Wie muss der synodale Prozess weitergehen?

Jeppesen: Es ist wichtig, das Prozesshafte und Partizipative weiter zu pflegen auf Bistumsebene und in der Kirche Schweiz.

Theresia Hardegger (r) bringt sich an der Basler Synode ein. Rechts von ihr Ordensfrau Beatrice Kohler und Helena Jeppesen
Theresia Hardegger (r) bringt sich an der Basler Synode ein. Rechts von ihr Ordensfrau Beatrice Kohler und Helena Jeppesen

Ist das nicht so vorgesehen?

Jeppesen: Das kam im Bistum Basel nicht klar hervor. Ich finde: Auf Bistumsebene müsste unbedingt die Arbeitsgruppe «Weg der Erneuerung» den Prozess vor Ort steuern. Das sollte nicht die Bistumsleitung allein übernehmen. Und dann muss auch eine Koordinationsgruppe für den synodalen Prozess auf nationaler Ebene bestimmt werden. Es sind ja mehrere synodale Treffen geplant in den nächsten Monaten – auf nationaler und auf europäischer Ebene.

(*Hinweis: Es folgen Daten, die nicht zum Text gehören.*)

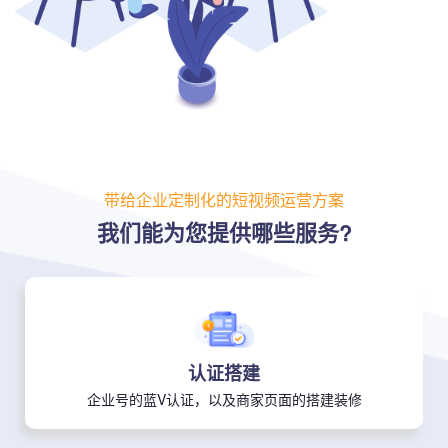
带给企业定制化的短视频运营方案
我们能为您提供哪些服务?
认证搭建
企业号的蓝V认证，以及商家页面的搭建装修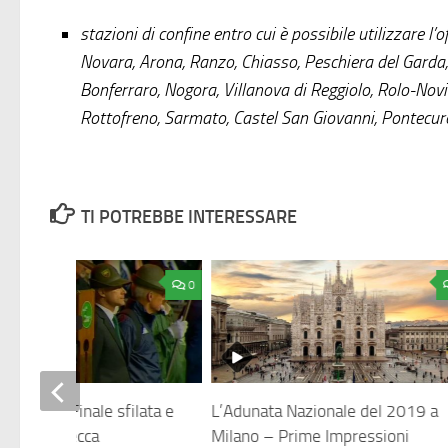
stazioni di confine entro cui è possibile utilizzare l’
Novara, Arona, Ranzo, Chiasso, Peschiera del Garda,
Bonferraro, Nogora, Villanova di Reggiolo, Rolo-Novi
Rottofreno, Sarmato, Castel San Giovanni, Pontecur
TI POTREBBE INTERESSARE
0
Trento – Finale sfilata e
L’Adunata Nazionale del 2019 a
o della stecca
Milano – Prime Impressioni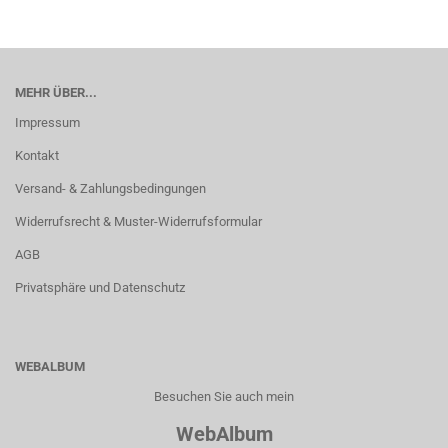
MEHR ÜBER...
Impressum
Kontakt
Versand- & Zahlungsbedingungen
Widerrufsrecht & Muster-Widerrufsformular
AGB
Privatsphäre und Datenschutz
WEBALBUM
Besuchen Sie auch mein
WebAlbum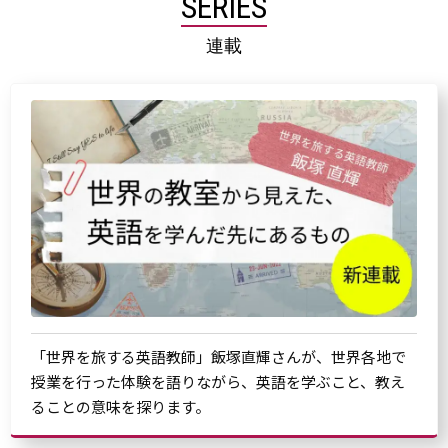
SERIES
連載
「世界を旅する英語教師」飯塚直輝さんが、世界各地で
授業を行った体験を語りながら、英語を学ぶこと、教え
ることの意味を探ります。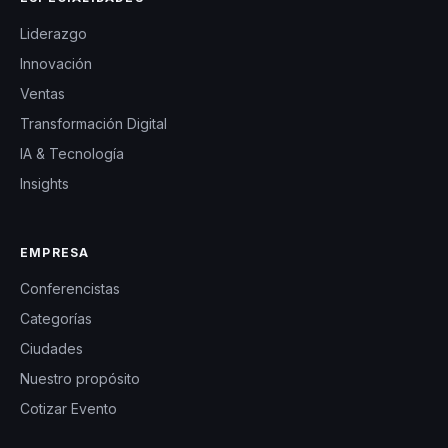
Liderazgo
Innovación
Ventas
Transformación Digital
IA & Tecnología
Insights
EMPRESA
Conferencistas
Categorías
Ciudades
Nuestro propósito
Cotizar Evento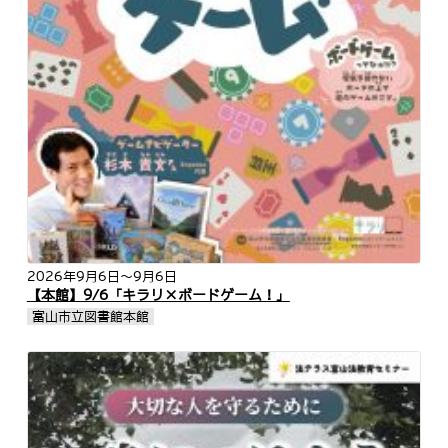
2026年9月6日
～9月6日
【本館】9/6「キラリ×ボードゲーム！」
富山市立図書館本館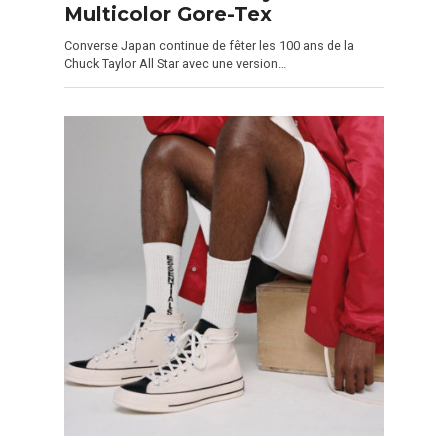
Multicolor Gore-Tex
Converse Japan continue de fêter les 100 ans de la
Chuck Taylor All Star avec une version…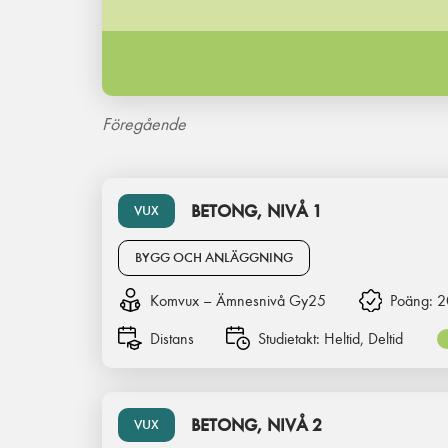
Föregående
BETONG, NIVÅ 1
VUX
BYGG OCH ANLÄGGNING
Komvux – Ämnesnivå Gy25
Poäng:
2
Distans
Studietakt:
Heltid, Deltid
BETONG, NIVÅ 2
VUX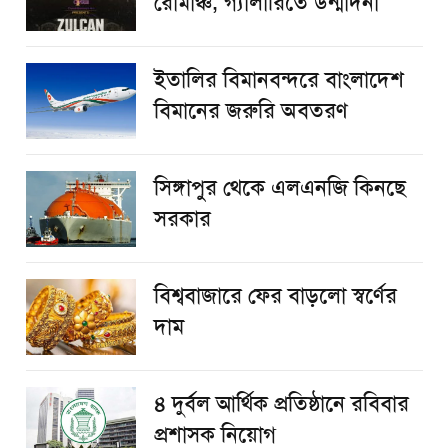
রোমাঞ্চ, গ্যালারিতে উন্মাদনা
ইতালির বিমানবন্দরে বাংলাদেশ
বিমানের জরুরি অবতরণ
সিঙ্গাপুর থেকে এলএনজি কিনছে
সরকার
বিশ্ববাজারে ফের বাড়লো স্বর্ণের
দাম
৪ দুর্বল আর্থিক প্রতিষ্ঠানে রবিবার
প্রশাসক নিয়োগ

«Es braucht mindestens 30 Prozent Frauen in Führungspositionen.»

Welche Anliegen müssen im Bistum umgesetzt werden?

Jeppesen: Wichtig sind transparente und partizipative Entscheidungsprozesse, die neu definiert werden müssen. Und es braucht mindestens 30 Prozent Frauen in Führungspositionen im Bistum.

*Helena Jeppesen arbeitet beim Hilfswerk Fastenaktion. Sie ist zudem in der Allianz Gleichwürdig Katholisch und im Catholic Women’s Council aktiv.